La hipótesis: probablemente lo desataquen tanto por esa aura de seriedad que -corresponde reconocerlo- merecidamente se supo ganar el ex técnico de Estudiantes. Lo cierto es que Sabella construyó una imagen -que, insisto, probablemente sea merecida, pero no por ello deja de ser una imagen- de hombre trabajador, cauto, que no deja nada librado al azar y a quien jamás se lo va a encontrar en un exabrupto. Entonces, una pregunta se impone: ¿por qué en este momento es tan felicitada esa seriedad? Porque el sentido común que rodea al fútbol llegó a la conclusión de que, con la eliminación en cuartos de final en la Copa América realizada en Argentina, el seleccionado tocó fondo. En consecuencia, un cambio rotundo se reclama.
¿Un cambio con respecto a qué?
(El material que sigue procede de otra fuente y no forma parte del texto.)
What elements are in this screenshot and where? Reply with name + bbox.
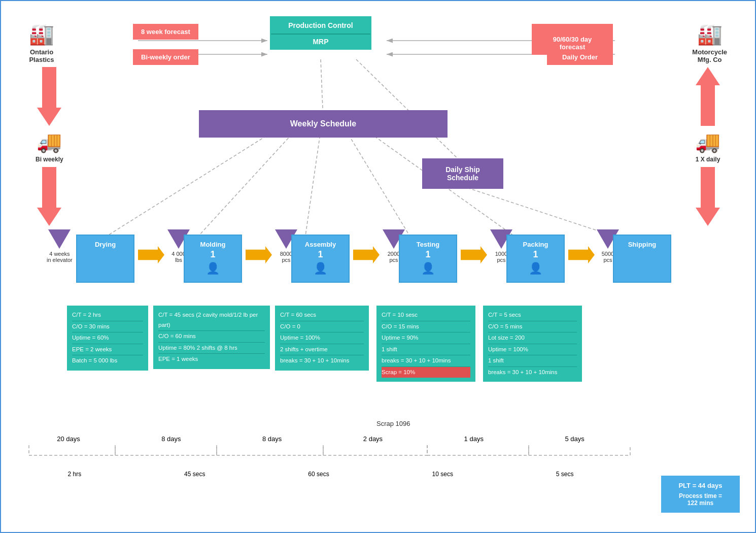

Al estilo y a los discursos de los últimos entrenadores que, más allá de sus notables diferencias en términos de idea de juego y en las maneras en que sus equipos efectivamente jugaron, estaban marcados con el sello de la desprolijidad. Tanto Alfio Basile, como Sergio Batista y -mucho más que los otros dos- Diego Maradona construyeron una imagen -en algún caso merecida, en otro injustificada- de falta de trabajo, informalidad y amiguismo.
La realidad indica que, así como en determinadas ocasiones en política el sentido común pide a gritos un cambio de estilo -sin que importe demasiado lo que subyace a esos estilos-, ese mismo sentido común opera de forma asombrosamente similar en el fútbol. Y así como a la desfachatez y al despilfarro menemista la sucedió con amplio consenso la sobriedad y moribundés delarruista -a pesar de que la política económica y cultural era prácticamente la misma-, en esta etapa se impuso la pulcritud y el equilibrio sabellista.
A todo esto, Sabella puso contra Brasil y de local un equipo marcadamente defensivo que, como lógica consecuencia de sus inexistentes posibilidades ofensivas, no atacó con claridad y se llevó un pobre 0 - 0, salvado únicamente por el todavía más apático partido de su rival. No obstante, sólo se llevó elogios. Si es defensivo o no, si tiene tal o cual idea de juego y, más aún, si de hecho juega bien, poco importa. Sabella es serio.